Эдгар По в России
Сергей Николаевич предполагал, что приедут, в лучшем случае, человек пятьдесят зрителей. И брать более рубля было бы неуместным (дамы, естественно, бесплатно!). Но действительность превзошла все ожидания. Аншлаг был полный! Актеры, увидев такой зал, играли от всей души. А когда кое-кто из довольных зрителей, невзирая на приобретенный билет, стал бросать на сцену цветы и бумажники, то господин Ленский предложил отыграть еще два представления…
Одним словом, когда труппа императорского театра уехала, у Сергея Николаевича было достаточно денег, чтобы выкупить обратно свое имение. Такая вот забавная история. Жаль только, что я сама не видела представления.

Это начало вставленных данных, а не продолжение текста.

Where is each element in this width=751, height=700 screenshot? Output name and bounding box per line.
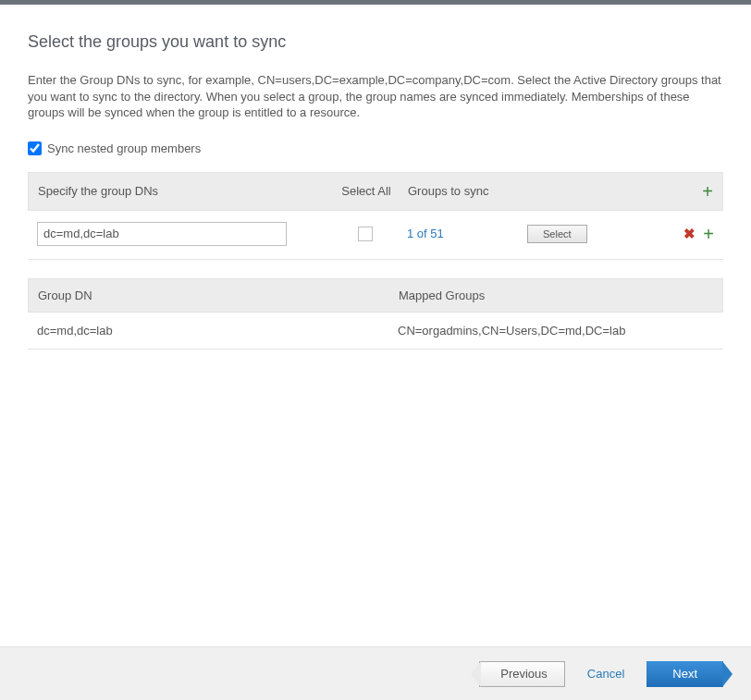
previous-button[interactable]: Previous [479, 661, 565, 687]
main-content: Select the groups you want to sync Enter… [0, 5, 751, 350]
mapping-mapped-value: CN=orgadmins,CN=Users,DC=md,DC=lab [398, 324, 714, 338]
add-row-icon[interactable]: + [702, 182, 713, 201]
dn-table-row: 1 of 51 Select ✖ + [28, 211, 723, 260]
nested-groups-checkbox[interactable] [28, 141, 42, 155]
cancel-link[interactable]: Cancel [587, 667, 624, 681]
mapping-table-row: dc=md,dc=lab CN=orgadmins,CN=Users,DC=md… [28, 313, 723, 350]
header-mapped-groups: Mapped Groups [399, 289, 713, 302]
header-groups-to-sync: Groups to sync [408, 184, 593, 198]
footer-bar: Previous Cancel Next [0, 646, 751, 700]
groups-count-link[interactable]: 1 of 51 [407, 227, 444, 240]
remove-row-icon[interactable]: ✖ [683, 227, 696, 240]
next-button[interactable]: Next [646, 661, 723, 687]
page-description: Enter the Group DNs to sync, for example… [28, 72, 723, 121]
dn-table-header: Specify the group DNs Select All Groups … [28, 172, 723, 211]
page-title: Select the groups you want to sync [28, 32, 723, 52]
header-specify-dns: Specify the group DNs [38, 184, 325, 198]
header-select-all: Select All [325, 184, 408, 198]
group-dn-input[interactable] [37, 222, 287, 246]
nested-groups-row: Sync nested group members [28, 141, 723, 155]
mapping-table-header: Group DN Mapped Groups [28, 278, 723, 313]
header-group-dn: Group DN [38, 289, 399, 302]
add-row-inline-icon[interactable]: + [703, 225, 714, 243]
select-groups-button[interactable]: Select [527, 225, 587, 243]
select-all-checkbox[interactable] [358, 227, 373, 241]
mapping-dn-value: dc=md,dc=lab [37, 324, 398, 338]
nested-groups-label: Sync nested group members [47, 141, 201, 155]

Зиму мы проводили в Петербурге, а летом меня отправляли в имение. Там я убегала с деревенскими девушками водить хороводы, собирать цветы, научилась плести венки, а местные парни качали меня на качелях. Но с парнями да деревенскими девками много не нагуляешься — у них летом работа. То сенокос, а то жатва. Еще мы с маменькой катались в коляске, ездили в гости к соседям. Но не стоит считать, что я вела там только праздную жизнь. Даже в имении меня везде и сопровождали гувернантки и учителя, потому что Наталия Трофимовна хотела выдать меня замуж за приличного человека, а для этого мало хорошего приданого — нужны еще и хорошие манеры, и образование. Еще меня учили вести дом — следить за прислугой, варить варенье и солить огурцы. Старая барыня Софья Львовна поделилась со мной рецептом рябиновой наливки — мол, коли муженьку захочется выпить стаканчик-другой, так на вино не придется тратиться!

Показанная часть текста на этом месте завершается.